Thirdly; this is a toss-up between passing my bike test and my first proper job. The bike test expanded my views on places and to some degree, people. It has also given me a lot more self confidence and reduced my aggression. I am also able to be much more focussed, able to plan things more in advance and enjoy the moment, something which I very much struggled with doing before then.

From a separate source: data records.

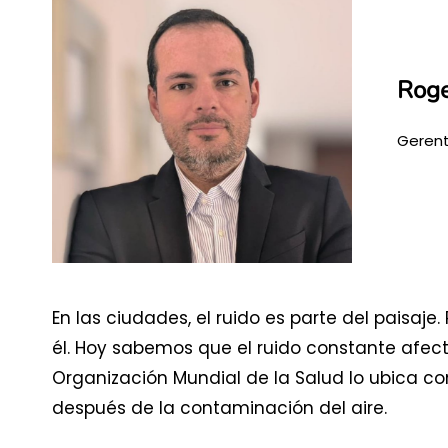
Roge
Gerent
En las ciudades, el ruido es parte del paisa
él. Hoy sabemos que el ruido constante afecta
Organización Mundial de la Salud lo ubica c
después de la contaminación del aire.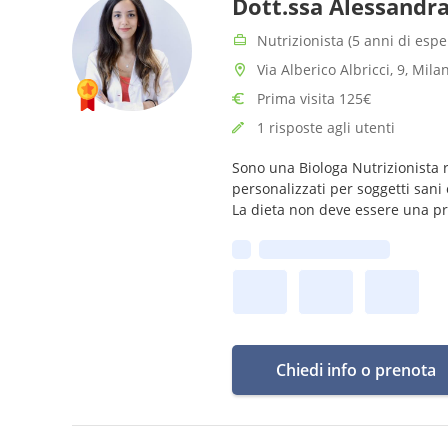
Dott.ssa Alessandr
Nutrizionista (5 anni di espe
Via Alberico Albricci, 9, Mila
Prima visita 125€
1 risposte agli utenti
Sono una Biologa Nutrizionista r
personalizzati per soggetti sani
La dieta non deve essere una pri
Prima disponibilità:
Chiedi info o prenota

My first 'proper' job was working in an advertising agency, doing graphic and web design with a bit of copywriting from when I was 15-18, on and off. I got paid £15 per hour, and that is a LOT of money when you have no outgoings and working anything up to 20 hours a week. So I lived a very good couple of years and also dealt with things like client meetings with people up to three times my age. I think that perhaps the defining moment of that job and maybe that whole year was when, as a 16 year old, I got paid £45 to sit in a pub for three hours, drinking on someone else's money and then going back, throwing a website together in half an hour and the client being perfectly happy. It was at that precise moment, throwing up in the toilet after several (I wasn't the drinker I am now, 4 years ago :P) pints of real ale (was into that at the time) that I realised that maybe I could have a career and earn a lot of money by talking; we basically tricked a man out of 3 hours of studio/copywriting time which was about £350, all told. Plus expenses which included pies from Rooks and lots of beer. It was when I started getting into the white, powdery side of that lifestyle that it hit me that I might actually have to start working for a living, as the advertising world is not the real world.
Sorry about the long post, I had a long think about it.
Balky001
20-09-08, 04:13 PM
1. Becoming a dad
2. Leaving a retail job at 30 and getting a job in asset management
3. Taking up biking at 35. Found what I was looking for, got to meet some cool people and love the track.